**Work to be completed**
The whole listing, apart from its images, should be restated word for word.

========

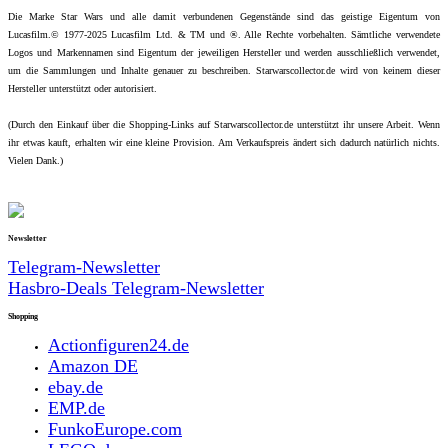
Die Marke Star Wars und alle damit verbundenen Gegenstände sind das geistige Eigentum von
Lucasfilm.© 1977-2025 Lucasfilm Ltd. & TM und ®. Alle Rechte vorbehalten. Sämtliche verwendete
Logos und Markennamen sind Eigentum der jeweiligen Hersteller und werden ausschließlich verwendet,
um die Sammlungen und Inhalte genauer zu beschreiben. Starwarscollector.de wird von keinem dieser
Hersteller unterstützt oder autorisiert.
(Durch den Einkauf über die Shopping-Links auf Starwarscollector.de unterstützt ihr unsere Arbeit. Wenn
ihr etwas kauft, erhalten wir eine kleine Provision. Am Verkaufspreis ändert sich dadurch natürlich nichts.
Vielen Dank.)
Newsletter
Telegram-Newsletter
Hasbro-Deals Telegram-Newsletter
Shopping
Actionfiguren24.de
Amazon DE
ebay.de
EMP.de
FunkoEurope.com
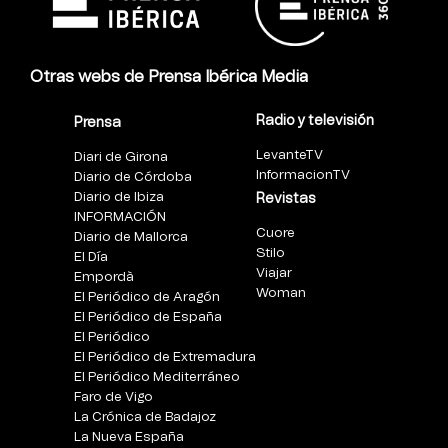
Otras webs de Prensa Ibérica Media
Radio y televisión
Prensa
LevanteTV
Diari de Girona
InformacionTV
Diario de Córdoba
Diario de Ibiza
Revistas
INFORMACIÓN
Cuore
Diario de Mallorca
Stilo
El Día
Viajar
Empordà
Woman
El Periódico de Aragón
El Periódico de España
El Periódico
El Periódico de Extremadura
El Periódico Mediterráneo
Faro de Vigo
La Crónica de Badajoz
La Nueva España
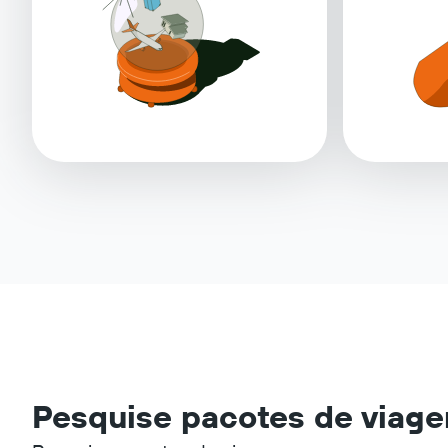
Pesquise pacotes de viage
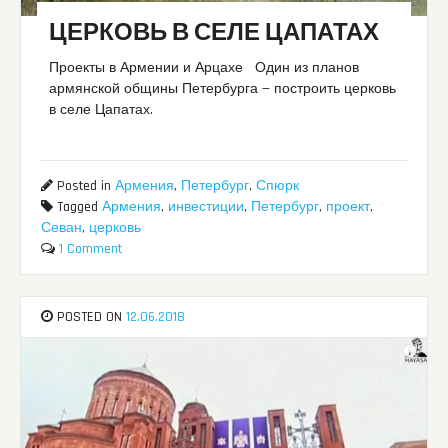
ЦЕРКОВЬ В СЕЛЕ ЦАПАТАХ
Проекты в Армении и Арцахе Один из планов
армянской общины Петербурга — построить церковь
в селе Цапатах.
Posted in
Армения
,
Петербург
,
Спюрк
Tagged
Армения
,
инвестиции
,
Петербург
,
проект
,
Севан
,
церковь
1 Comment
POSTED ON
12.06.2018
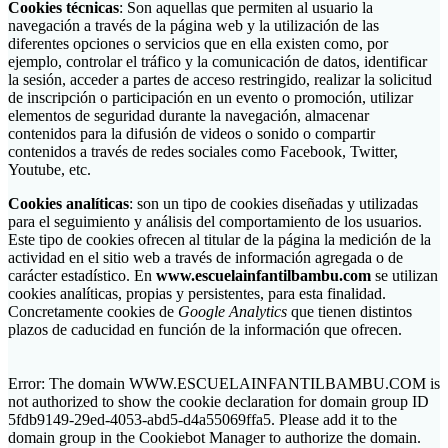
Cookies técnicas
: Son aquellas que permiten al usuario la
navegación a través de la página web y la utilización de las
diferentes opciones o servicios que en ella existen como, por
ejemplo, controlar el tráfico y la comunicación de datos, identificar
la sesión, acceder a partes de acceso restringido, realizar la solicitud
de inscripción o participación en un evento o promoción, utilizar
elementos de seguridad durante la navegación, almacenar
contenidos para la difusión de videos o sonido o compartir
contenidos a través de redes sociales como Facebook, Twitter,
Youtube, etc.
Cookies analíticas
: son un tipo de cookies diseñadas y utilizadas
para el seguimiento y análisis del comportamiento de los usuarios.
Este tipo de cookies ofrecen al titular de la página la medición de la
actividad en el sitio web a través de información agregada o de
carácter estadístico. En
ww
w.escuelainfantilbambu.com
se utilizan
cookies analíticas, propias y persistentes, para esta finalidad.
Concretamente cookies de
Google Analytics
que tienen distintos
plazos de caducidad en función de la información que ofrecen.
Error: The domain WWW.ESCUELAINFANTILBAMBU.COM is
not authorized to show the cookie declaration for domain group ID
5fdb9149-29ed-4053-abd5-d4a55069ffa5. Please add it to the
domain group in the Cookiebot Manager to authorize the domain.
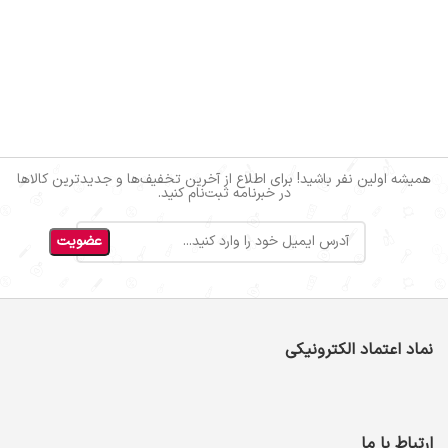
همیشه اولین نفر باشید! برای اطلاع از آخرین تخفیف‌ها و جدیدترین کالاها
در خبرنامه ثبت‌نام کنید.
نماد اعتماد الکترونیکی
ارتباط با ما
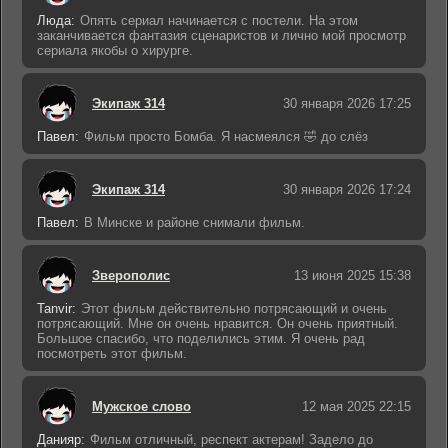
Люда:
Опять сериал начинается с постели. На этом
заканчивается фантазия сценаристов и лично мой просмотр
сериала якобы о хирурге.
Экипаж 314
30 января 2026 17:25
Павел:
Фильм просто Бомба. Я насмеялся 🤣 до слёз
Экипаж 314
30 января 2026 17:24
Павел:
В Минске и районе снимали фильм.
Зверополис
13 июня 2025 15:38
Tanvir:
Этот фильм действительно потрясающий и очень
потрясающий. Мне он очень нравится. Он очень приятный.
Большое спасибо, что поделились этим. Я очень рад
посмотреть этот фильм.
Мужское слово
12 мая 2025 22:15
Данияр:
Фильм отличный, респект актерам! Задело до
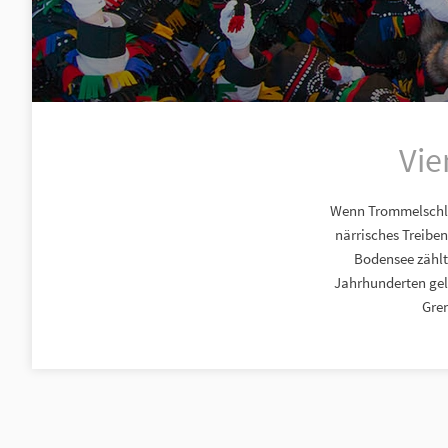
Vie
Wenn Trommelschlä
närrisches Treiben
Bodensee zählt
Jahrhunderten gele
Gre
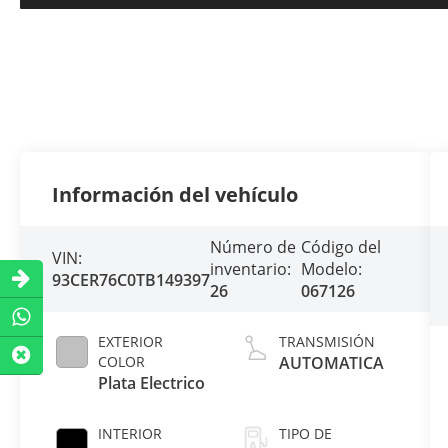
Información del vehículo
Número de
Código del
VIN:
inventario:
Modelo:
93CER76C0TB149397
26
067126
EXTERIOR
TRANSMISIÓN
COLOR
AUTOMATICA
Plata Electrico
INTERIOR
TIPO DE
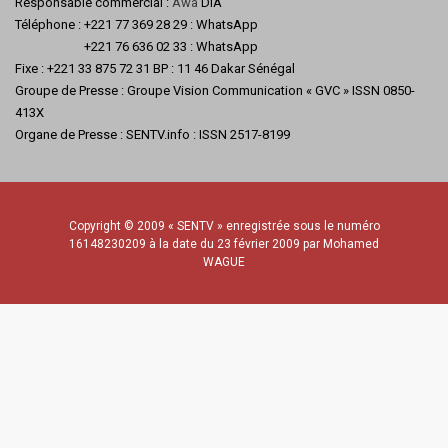
Responsable commercial :
Awa
DIA
Téléphone : +221 77 369 28 29 : WhatsApp
+221 76 636 02 33 : WhatsApp
Fixe : +221 33 875 72 31 BP : 11 46 Dakar Sénégal
Groupe de Presse : Groupe Vision Communication « GVC » ISSN 0850-
413X
Organe de Presse : SENTV.info : ISSN 2517-8199
Copyright © 2009 « SENTV » enregistrée sous le numéro
16148230209 à la date du 23 février 2009 par Mohamed
WAGUE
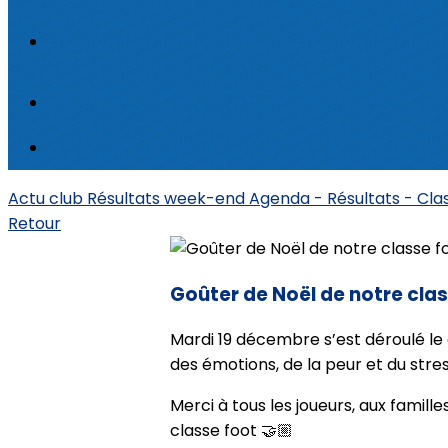
Actu club
Résultats week-end
Agenda - Résultats - Cl
Retour
Goûter de Noël de notre cla
Mardi 19 décembre s’est déroulé le 
des émotions, de la peur et du stres
Merci à tous les joueurs, aux famill
classe foot 🤝🏼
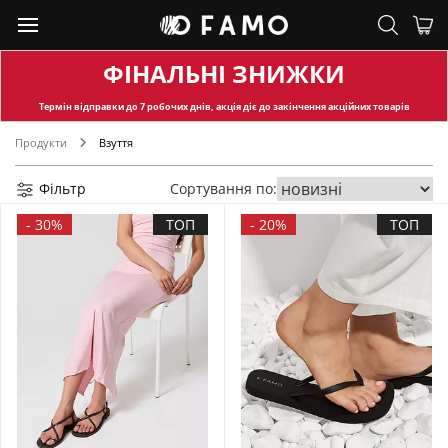
ФІНАЛЬНІ ЗНИЖКИ
Термін відправки
до 7 робочих днів, акція діє до закінчення акційних товарів
Продукти
Взуття
Фільтр
Сортування по:
-
30%
ТОП
-
20%
ТОП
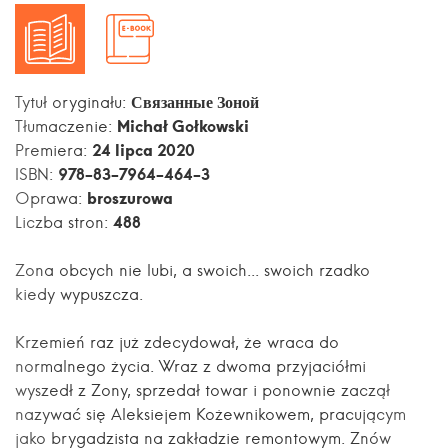
Связанные Зоной
Tytuł oryginału:
Michał Gołkowski
Tłumaczenie:
24 lipca 2020
Premiera:
978-83-7964-464-3
ISBN:
broszurowa
Oprawa:
488
Liczba stron:
Zona obcych nie lubi, a swoich... swoich rzadko
kiedy wypuszcza.
Krzemień raz już zdecydował, że wraca do
normalnego życia. Wraz z dwoma przyjaciółmi
wyszedł z Zony, sprzedał towar i ponownie zaczął
nazywać się Aleksiejem Kożewnikowem, pracującym
jako brygadzista na zakładzie remontowym. Znów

========

**Solution below**
Die Marke Star Wars und alle damit verbundenen Gegenstände sind das geistige Eigentum von
Lucasfilm.© 1977-2025 Lucasfilm Ltd. & TM und ®. Alle Rechte vorbehalten. Sämtliche verwendete
Logos und Markennamen sind Eigentum der jeweiligen Hersteller und werden ausschließlich verwendet,
um die Sammlungen und Inhalte genauer zu beschreiben. Starwarscollector.de wird von keinem dieser
Hersteller unterstützt oder autorisiert.
(Durch den Einkauf über die Shopping-Links auf Starwarscollector.de unterstützt ihr unsere Arbeit. Wenn
ihr etwas kauft, erhalten wir eine kleine Provision. Am Verkaufspreis ändert sich dadurch natürlich nichts.
Vielen Dank.)
Newsletter
Telegram-Newsletter
Hasbro-Deals Telegram-Newsletter
Shopping
Actionfiguren24.de
Amazon DE
ebay.de
EMP.de
FunkoEurope.com
Otras webs de Prensa Ibérica Media
Radio y televisión
Prensa
LevanteTV
Diari de Girona
InformacionTV
Diario de Córdoba
Diario de Ibiza
Revistas
INFORMACIÓN
Cuore
Diario de Mallorca
Stilo
El Día
Viajar
Empordà
Woman
El Periódico de Aragón
El Periódico de España
El Periódico
El Periódico de Extremadura
El Periódico Mediterráneo
Faro de Vigo
La Crónica de Badajoz
La Nueva España
Pesquise pacotes de viage
ЦЕРКОВЬ В СЕЛЕ ЦАПАТАХ
Проекты в Армении и Арцахе Один из планов
армянской общины Петербурга — построить церковь
в селе Цапатах.
Posted in
Армения
,
Петербург
,
Спюрк
Tagged
Армения
,
инвестиции
,
Петербург
,
проект
,
Севан
,
церковь
1 Comment
POSTED ON
12.06.2018
Cookies técnicas
: Son aquellas que permiten al usuario la
navegación a través de la página web y la utilización de las
diferentes opciones o servicios que en ella existen como, por
ejemplo, controlar el tráfico y la comunicación de datos, identificar
la sesión, acceder a partes de acceso restringido, realizar la solicitud
de inscripción o participación en un evento o promoción, utilizar
elementos de seguridad durante la navegación, almacenar
contenidos para la difusión de videos o sonido o compartir
contenidos a través de redes sociales como Facebook, Twitter,
Youtube, etc.
Cookies analíticas
: son un tipo de cookies diseñadas y utilizadas
para el seguimiento y análisis del comportamiento de los usuarios.
Este tipo de cookies ofrecen al titular de la página la medición de la
actividad en el sitio web a través de información agregada o de
carácter estadístico. En
ww
w.escuelainfantilbambu.com
se utilizan
cookies analíticas, propias y persistentes, para esta finalidad.
Concretamente cookies de
Google Analytics
que tienen distintos
plazos de caducidad en función de la información que ofrecen.
Error: The domain WWW.ESCUELAINFANTILBAMBU.COM is
not authorized to show the cookie declaration for domain group ID
5fdb9149-29ed-4053-abd5-d4a55069ffa5. Please add it to the
domain group in the Cookiebot Manager to authorize the domain.
همیشه اولین نفر باشید! برای اطلاع از آخرین تخفیف‌ها و جدیدترین کالاها
در خبرنامه ثبت‌نام کنید.
نماد اعتماد الکترونیکی
ارتباط با ما
Люда:
Опять сериал начинается с постели. На этом
заканчивается фантазия сценаристов и лично мой просмотр
сериала якобы о хирурге.
Экипаж 314
30 января 2026 17:25
Павел:
Фильм просто Бомба. Я насмеялся 🤣 до слёз
Экипаж 314
30 января 2026 17:24
Павел:
В Минске и районе снимали фильм.
Зверополис
13 июня 2025 15:38
Tanvir:
Этот фильм действительно потрясающий и очень
потрясающий. Мне он очень нравится. Он очень приятный.
Большое спасибо, что поделились этим. Я очень рад
посмотреть этот фильм.
Мужское слово
12 мая 2025 22:15
Данияр:
Фильм отличный, респект актерам! Задело до
Vie
Wenn Trommelschlä
närrisches Treiben
Bodensee zählt
Jahrhunderten gele
Gre
Información del vehículo
Número de
Código del
VIN:
inventario:
Modelo:
93CER76C0TB149397
26
067126
EXTERIOR
TRANSMISIÓN
COLOR
AUTOMATICA
Plata Electrico
INTERIOR
TIPO DE
Responsable commercial :
Awa
DIA
Téléphone : +221 77 369 28 29 : WhatsApp
+221 76 636 02 33 : WhatsApp
Fixe : +221 33 875 72 31 BP : 11 46 Dakar Sénégal
Groupe de Presse : Groupe Vision Communication « GVC » ISSN 0850-
413X
Organe de Presse : SENTV.info : ISSN 2517-8199
Copyright © 2009 « SENTV » enregistrée sous le numéro
16148230209 à la date du 23 février 2009 par Mohamed
WAGUE
Actu club
Résultats week-end
Agenda - Résultats - Cl
Retour
Goûter de Noël de notre cla
Mardi 19 décembre s’est déroulé le 
des émotions, de la peur et du stres
Merci à tous les joueurs, aux famill
classe foot 🤝🏼
ФІНАЛЬНІ ЗНИЖКИ
Термін відправки
до 7 робочих днів, акція діє до закінчення акційних товарів
Продукти
Взуття
Фільтр
Сортування по:
-
30%
ТОП
-
20%
ТОП
Связанные Зоной
Tytuł oryginału:
Michał Gołkowski
Tłumaczenie:
24 lipca 2020
Premiera:
978-83-7964-464-3
ISBN:
broszurowa
Oprawa:
488
Liczba stron:
Zona obcych nie lubi, a swoich... swoich rzadko
kiedy wypuszcza.
Krzemień raz już zdecydował, że wraca do
normalnego życia. Wraz z dwoma przyjaciółmi
wyszedł z Zony, sprzedał towar i ponownie zaczął
nazywać się Aleksiejem Kożewnikowem, pracującym
jako brygadzista na zakładzie remontowym. Znów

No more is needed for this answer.